A menina não responde. O seu choro não explode, mas mistura-se com intervalos de soluços.

«Por que choras, minha querida?», a voz da mulher não disfarça a ternura e o sentimento de compaixão que a domina. O coração da menina lê isso e impele-a a abrir-se e a deixar que os seus lábios timidamente e com uma voz entrecortada pronunciem: 

«Quero a minha mãe!»

A mulher não diz palavra. Abraça a menina com mais força. Um abraço bem apertado que atravessa o contacto físico e atinge a pequena alma. Conforta-a. A menina quer retribuir o abraço, mas não quer que a pequena bolsa se solte do sovaco.

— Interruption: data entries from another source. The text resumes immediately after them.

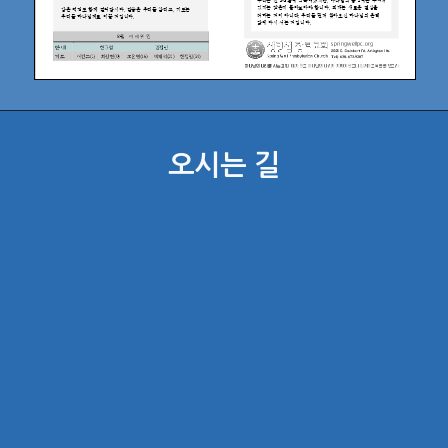
오시는 길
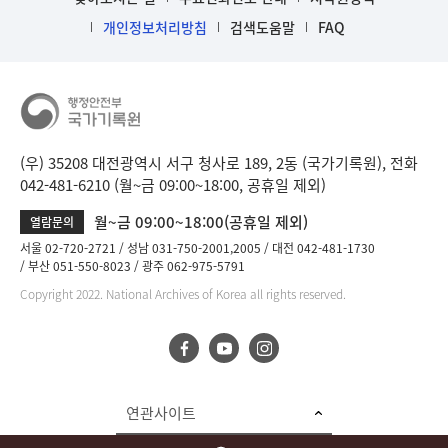
개인정보처리방침
검색도움말
FAQ
(우) 35208 대전광역시 서구 청사로 189, 2동 (국가기록원), 전화
042-481-6210 (월~금 09:00~18:00, 공휴일 제외)
월~금 09:00~18:00(공휴일 제외)
열람문의
서울 02-720-2721
성남 031-750-2001,2005
대전 042-481-1730
부산 051-550-8023
광주 062-975-5791
Copyright 2022. National Archives of Korea all rights reserved.
연관사이트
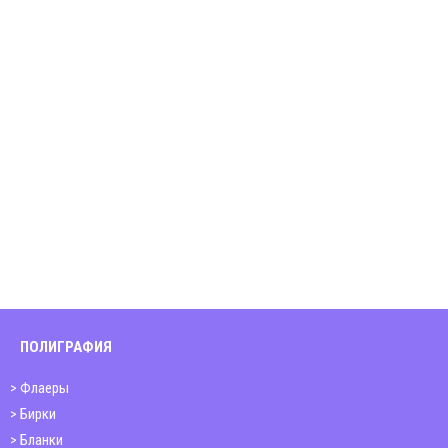
ПОЛИГРАФИЯ
Флаеры
Бирки
Бланки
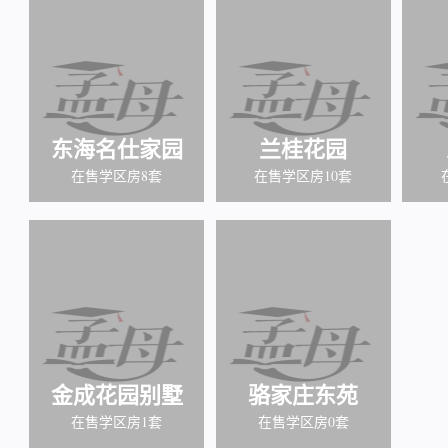
东海名仕家园
兰桂花园
在售学区房8套
在售学区房10套
金成花园别墅
骆家庄东苑
在售学区房1套
在售学区房0套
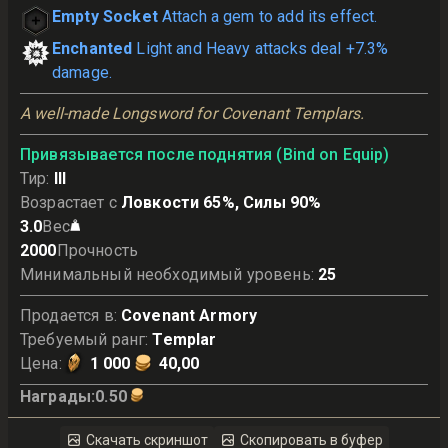
Empty Socket
Attach a gem to add its effect.
Enchanted
Light and Heavy attacks deal +7.3%
damage.
A well-made Longsword for Covenant Templars.
Привязывается после поднятия (Bind on Equip)
Тир
:
III
Возрастает с
Ловкости 65%, Силы 90%
3.0
Вес
2000
Прочность
Минимальный необходимый уровень
:
25
Продается в
:
Covenant Armory
Требуемый ранг
:
Templar
Цена
:
1 000
40,00
Награды
:
0.50
Скачать скриншот
Скопировать в буфер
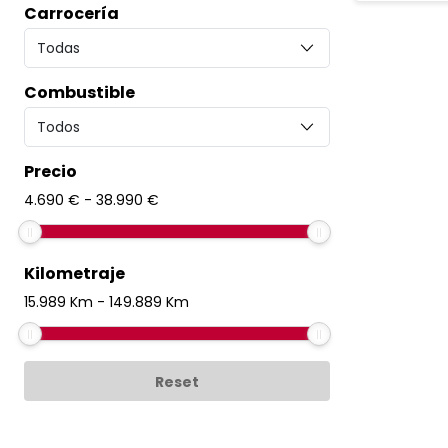
Carrocería
Combustible
Precio
4.690
€
-
38.990
€
Kilometraje
15.989
Km
-
149.889
Km
Reset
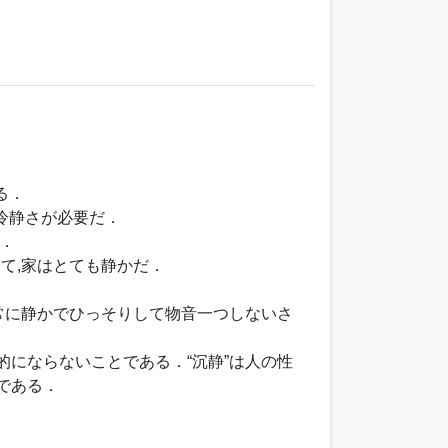
．
る．
冷静さが必要だ．
．
て,家はとても静かだ．
非常に静かでひっそりして物音一つしないさ
的にならないことである．“沉静”は人の性
である．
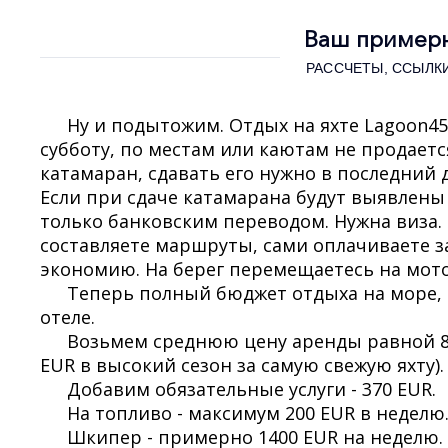
Ваш примерн
РАССЧЕТЫ, ССЫЛКИ
Ну и подытожим. Отдых на яхте Lagoon45
субботу, по местам или каютам не продаетс
катамаран, сдавать его нужно в последний д
Если при сдаче катамарана будут выявлены 
только банковским переводом. Нужна виза.
составляете маршруты, сами оплачиваете зах
экономию. На берег перемещаетесь на мото
Теперь полный бюджет отдыха на море, 
отеле.
Возьмем среднюю цену аренды равной 800
EUR в высокий сезон за самую свежую яхту).
Добавим обязательные услуги - 370 EUR.
На топливо - максимум 200 EUR в неделю
Шкипер - примерно 1400 EUR на неделю.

«O que levas na bolsa?», indaga a mulher. Solta um ligeiro sorriso e afaga-lhe os cabelos crespos.  A menina volta os olhos para o chão. Não pestaneja. Os grãos de areia que contempla parecem ser a única fonte da vida. Respira fundo e responde com um sussurro:

«Comprimidos.»

«Que comprimidos são esses?»

«Minha mãe deu-me antes de ser levada pelas águas», os olhos da menina agora arregalam-se e lacrimejam, «ela disse que devia tomá-los todos os dias. Se parar de os tomar vou morrer.»

«Posso vê-los?», pergunta a mulher franzindo o sobrolho. Abre a minúscula bolsa da garota e a sua espinha é atravessada por um calafrio. Volta a abraçar a moça com mais força ainda. É a vez da mulher lacrimejar.

«Estão quase a acabar», diz a menina, «vou morrer dentro de poucos dias.»

«Não vais morrer. Não te vou deixar morrer», a mulher fala lentamente e a soluçar, «quando acabares os teus tomamos juntas os meus.»

A menina fecha os olhos e abraça a mulher com emoção. O choro apaga-se. Um sorriso de esguelha esculpe-se na sua pequena cara. Mas a mulher não pára de chorar. Acredita ser seu dever de mãe partilhar os seus antirretrovirais com a pequena Neta.